### Exercise objective
Say only how many lines in the entries below contain the word "Ремкомплекты".

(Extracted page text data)
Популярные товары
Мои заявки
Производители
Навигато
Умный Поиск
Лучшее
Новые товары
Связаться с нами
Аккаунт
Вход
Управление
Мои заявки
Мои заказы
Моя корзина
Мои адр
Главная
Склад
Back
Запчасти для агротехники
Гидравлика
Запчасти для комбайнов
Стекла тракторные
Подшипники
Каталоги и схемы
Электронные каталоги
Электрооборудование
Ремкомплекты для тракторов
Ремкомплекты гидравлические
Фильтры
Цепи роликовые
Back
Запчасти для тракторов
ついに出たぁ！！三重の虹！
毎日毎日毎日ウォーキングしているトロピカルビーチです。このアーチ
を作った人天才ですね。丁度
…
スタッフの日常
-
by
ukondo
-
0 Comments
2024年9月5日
---
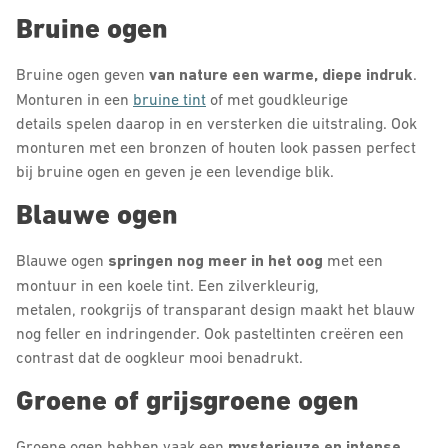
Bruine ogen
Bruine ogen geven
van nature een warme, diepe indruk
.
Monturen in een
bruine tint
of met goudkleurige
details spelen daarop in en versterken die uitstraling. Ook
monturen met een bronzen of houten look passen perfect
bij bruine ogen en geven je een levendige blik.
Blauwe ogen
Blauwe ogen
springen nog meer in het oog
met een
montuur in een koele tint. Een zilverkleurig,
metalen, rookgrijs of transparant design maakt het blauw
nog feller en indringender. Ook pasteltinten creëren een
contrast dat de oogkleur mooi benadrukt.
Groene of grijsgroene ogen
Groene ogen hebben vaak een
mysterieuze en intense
==
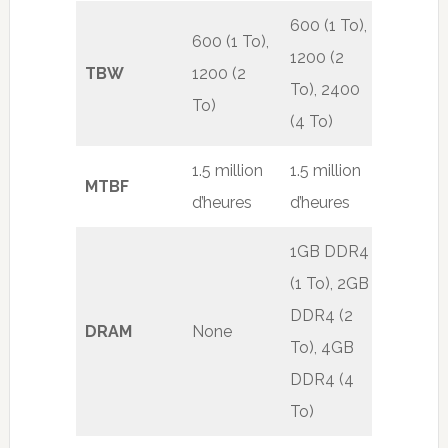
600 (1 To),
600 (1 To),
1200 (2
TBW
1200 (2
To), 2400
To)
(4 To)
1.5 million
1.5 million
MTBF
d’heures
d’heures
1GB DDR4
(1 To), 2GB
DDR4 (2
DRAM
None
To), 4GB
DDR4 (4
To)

### Response box
2